- There is fierce competition among healthcare organizations right now as the industry faces a tsunami of reform initiatives, financial changes, and a greater emphasis on accountability, transparency, and quality care. To get an edge over competitors, leading providers are using robust analytics to monitor everything from how quickly the supply closets empty to how well physicians are documenting their services. Cathy Gorman-Klug, RN, MSN and director of quality service lines at Nuance, takes HealthITAnalytics through some of the major areas where scrutinizing data can give hospitals and other providers a head start in the race towards better bottom lines and better patient care.
How is analytics helping healthcare organizations improve?
Today, more than ever, healthcare organizations are laser-focused on their performance. The “alphabet soup” of federal and regulatory initiatives has only further reinforced the need to leverage analytics to drive performance. This need to get a real-time handle on performance doesn’t just impact large organizations, but organizations of all sizes. Both are constantly looking to data to ensure that they’re accurately portraying their performance to the multitude of stakeholders, internal and external, because the stakes are very, very high. Not only are patients selecting facilities based on performance, but private payers and Medicare payments are increasingly associated with the quality of care delivered.
Organizations are starting to take a really deep dive into the data in order to make sure they receive the biggest piece of the pie to which they’re entitled and to maintain their positive reputations, clearly. In the highly competitive healthcare environment, organizations are using data to review and trend performance: by both individual physicians, physician practices, hospitalists vs. attending physician, by nursing unit, and even by day of the week.

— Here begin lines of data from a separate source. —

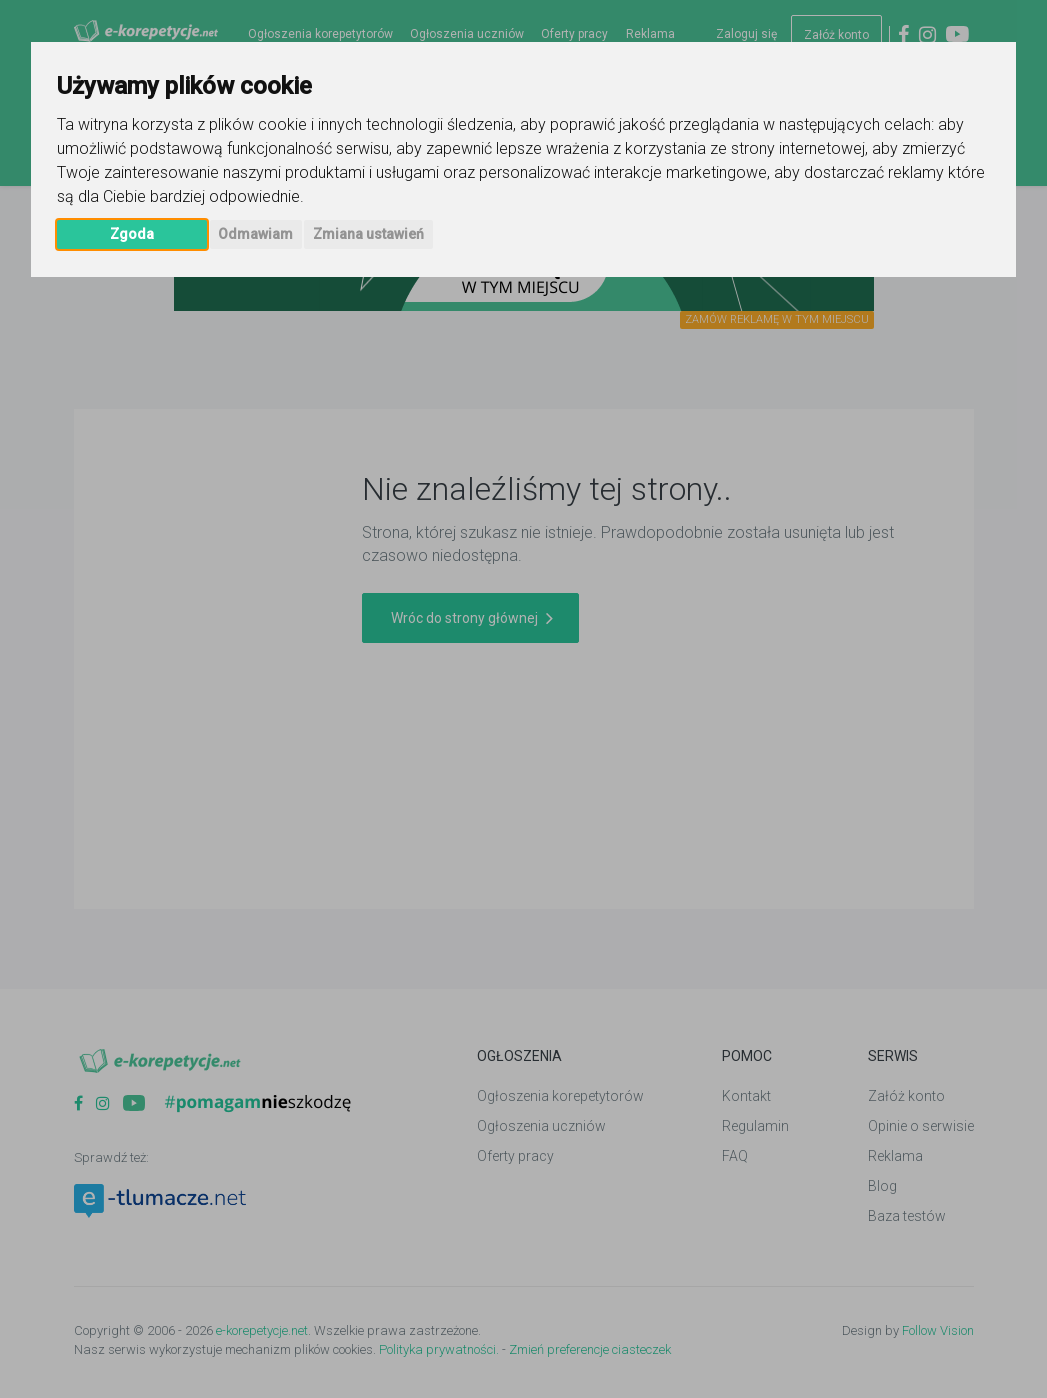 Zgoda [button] (132, 234)
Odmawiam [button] (255, 234)
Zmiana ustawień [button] (368, 234) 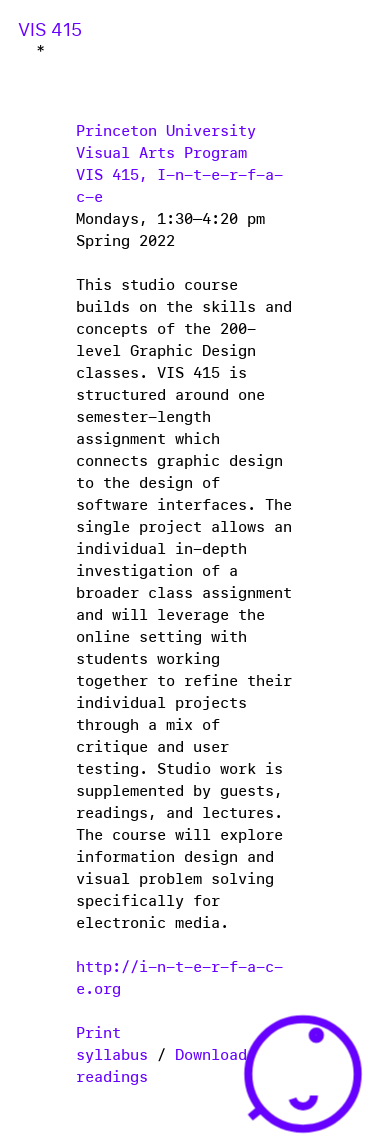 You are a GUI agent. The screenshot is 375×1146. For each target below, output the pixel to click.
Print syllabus (112, 1043)
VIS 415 (50, 29)
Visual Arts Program (161, 152)
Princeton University (166, 130)
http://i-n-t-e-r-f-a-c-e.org (179, 977)
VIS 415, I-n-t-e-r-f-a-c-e (179, 185)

What are some of the areas health systems are really focused on?
As part of this process, both clinical and financial parameters and performance are examined, and not everyone can come out on top. Because consumers are more educated than ever, and consumer advocacy groups are publishing report cards about various hospitals, real emphasis is being placed on deep analysis of data across a wide spectrum of areas.
When it comes to data and analytics, hospital-acquired conditions are clearly important to monitor closely, as is patient satisfaction. As we move to pay-for-performance, value-based purchasing initiatives have really upped the ante by looking at not only the quality of care delivered, but the patient perception of the quality of that care. As this transition rolls out further, the importance of patient perception will increase. Both quality of care delivered and satisfaction scores are used in an algorithm to determine how much financial reimbursement a facility will receive.

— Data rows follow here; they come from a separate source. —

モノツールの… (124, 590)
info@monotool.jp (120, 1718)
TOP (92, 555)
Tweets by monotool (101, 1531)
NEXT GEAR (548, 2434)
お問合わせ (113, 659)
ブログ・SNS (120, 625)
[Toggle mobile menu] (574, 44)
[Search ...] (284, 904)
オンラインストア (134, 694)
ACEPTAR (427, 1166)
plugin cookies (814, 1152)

By using both clinical and financial parameters, performance can really be evaluated in a 360-degree view. As a result, most facilities have report cards and dashboards that constantly reflect their performance and they’re monitoring these on a daily basis and sharing findings internally as well to drive improvements. In addition to looking at what they’re doing internally, organizations are also reaching for external benchmarks – whether that means the hospital down the street or the comparable hospital across the country.

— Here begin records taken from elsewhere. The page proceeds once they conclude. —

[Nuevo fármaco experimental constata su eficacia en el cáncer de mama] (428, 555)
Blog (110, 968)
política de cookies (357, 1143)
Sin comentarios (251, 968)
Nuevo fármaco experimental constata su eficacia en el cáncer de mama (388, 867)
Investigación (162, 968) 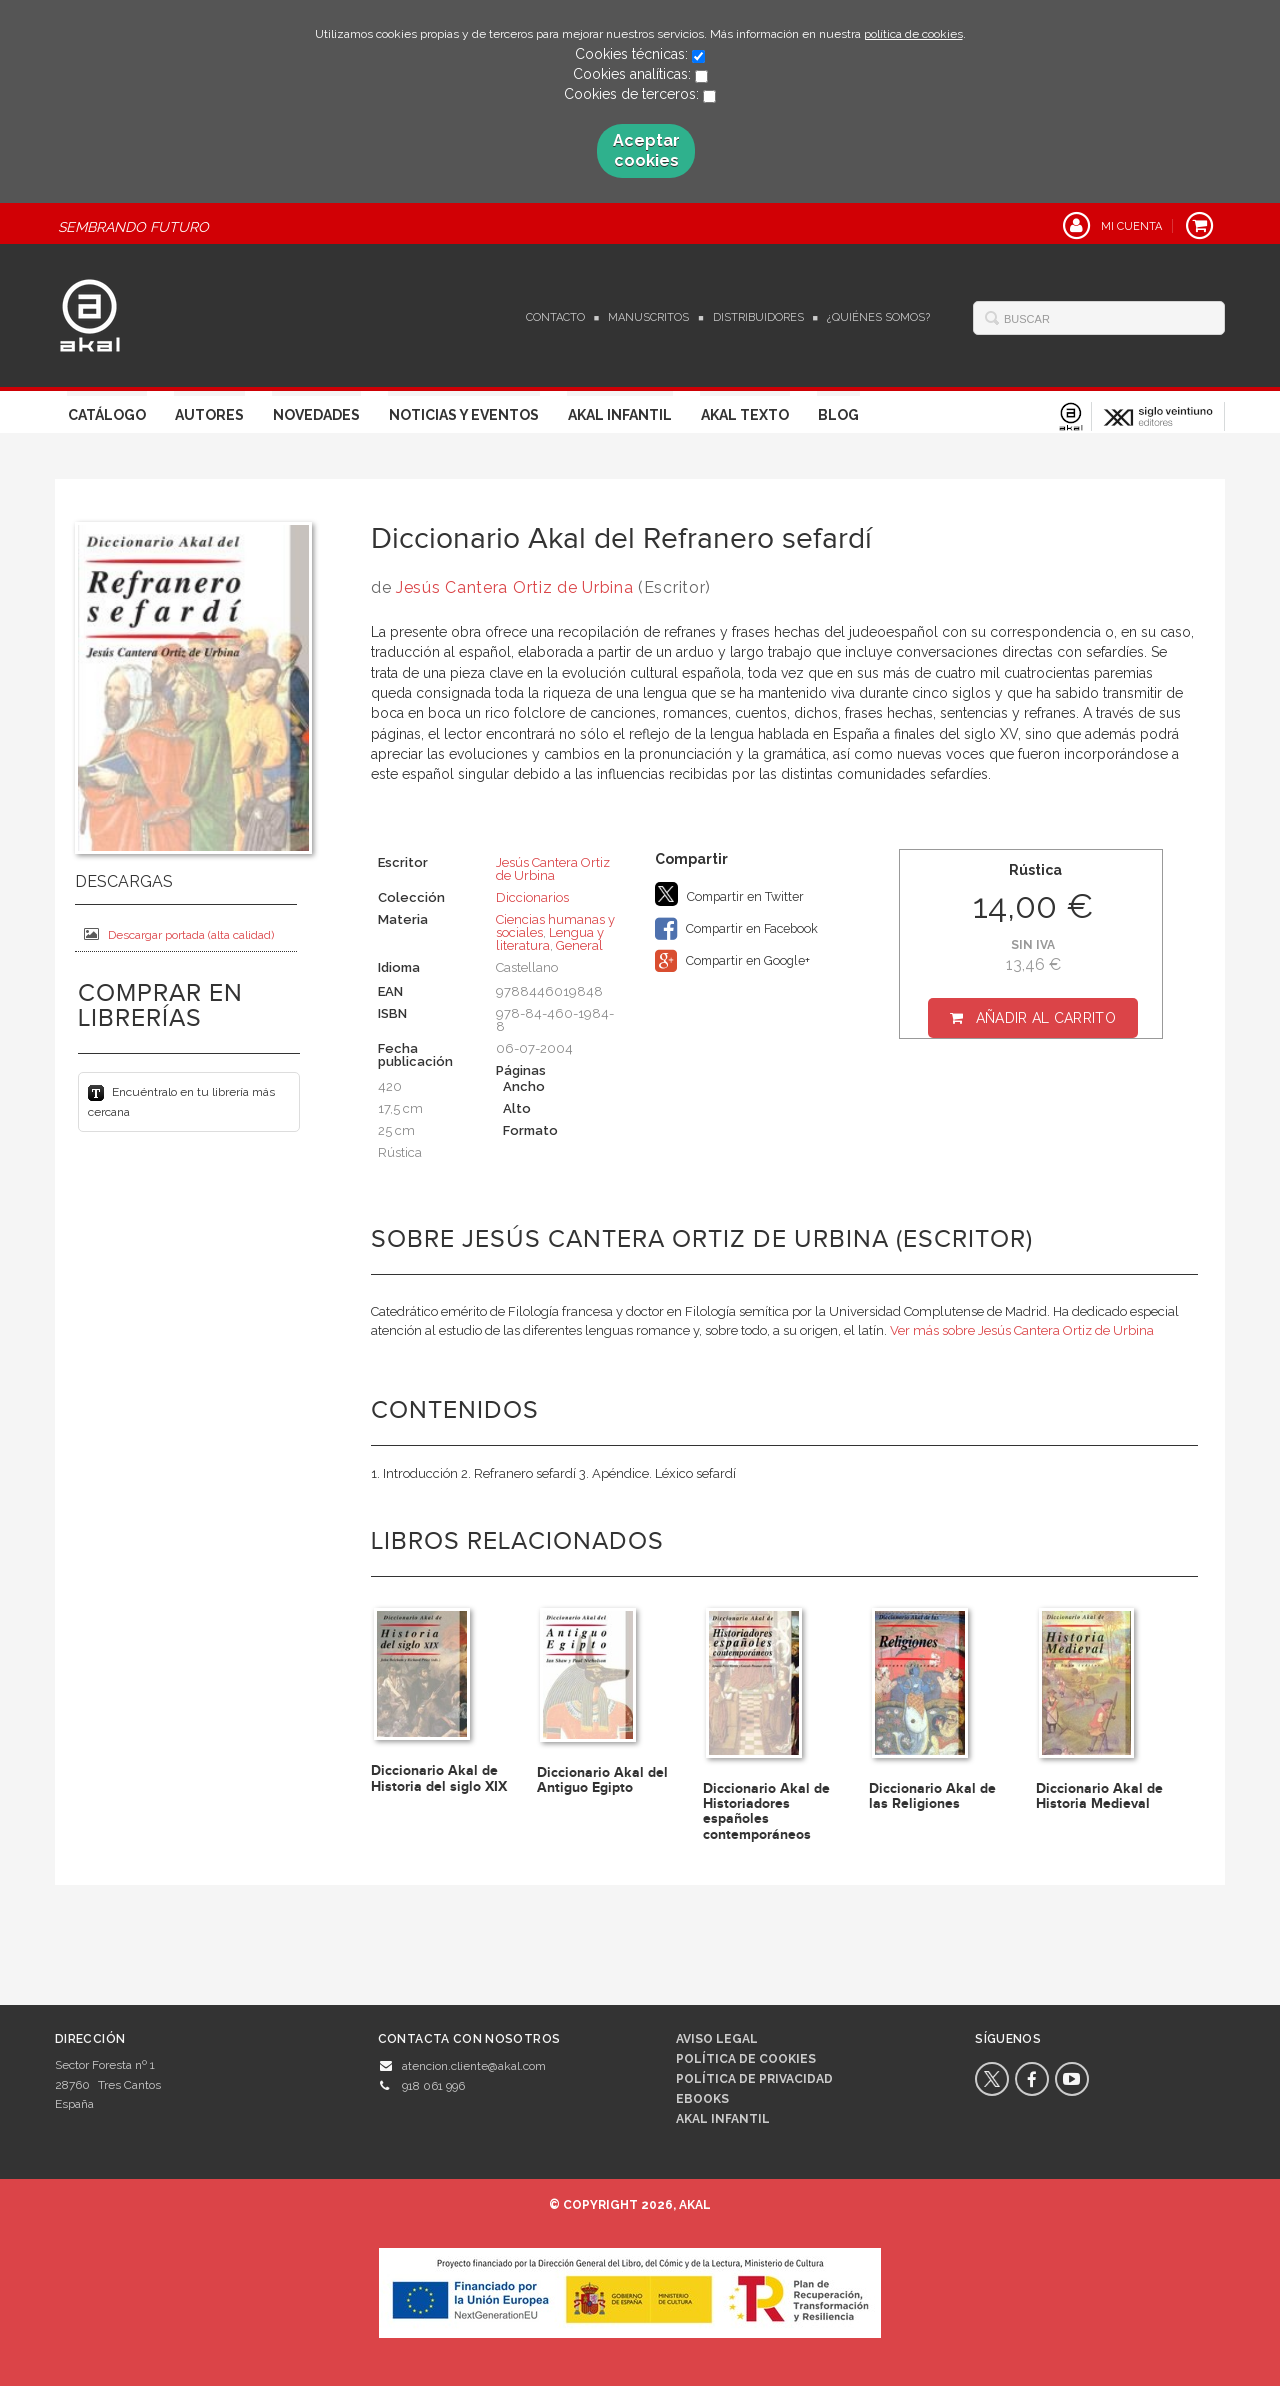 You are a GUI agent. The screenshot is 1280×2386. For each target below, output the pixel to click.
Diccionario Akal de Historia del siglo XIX (439, 1778)
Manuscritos (648, 317)
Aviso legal (717, 2039)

Why is it so important to use analytics right now?
As we’ve moved from pay-for-reporting to pay-for-performance, healthcare organizations have had to face the harsh reality of financial penalties for certain inadequacies. In addition to patient safety, issues affecting bottom-line and reputation are truly the areas of focus for most, if not all, organizations. It’s also important to keep in mind that much performance data is publically available.
In addition, performance on quality measures is a major focus and organizations are really looking to see that they’re hitting the mark. Very often we find that they are delivering the care but the documentation of that care is a little light in some of the areas. By evaluating their processes and instituting a clinical documentation improvement program, we’re able to help them address these issues up-front with the physician; issues that map back to quality measure reporting, and impact patient care and overall financial stability.
Physician documentation is required to code and bill for services rendered to a patient. If something isn’t documented, it can’t then be coded and therefore you can’t bill for the service. And you can’t use it for clinical quality measures either. So, healthcare organizations are really looking at physician documentation, related performance, readmissions, how long their patients stay in the facility, if one physician’s cost for their patients is higher than their peers – they’re really monitoring that very closely now.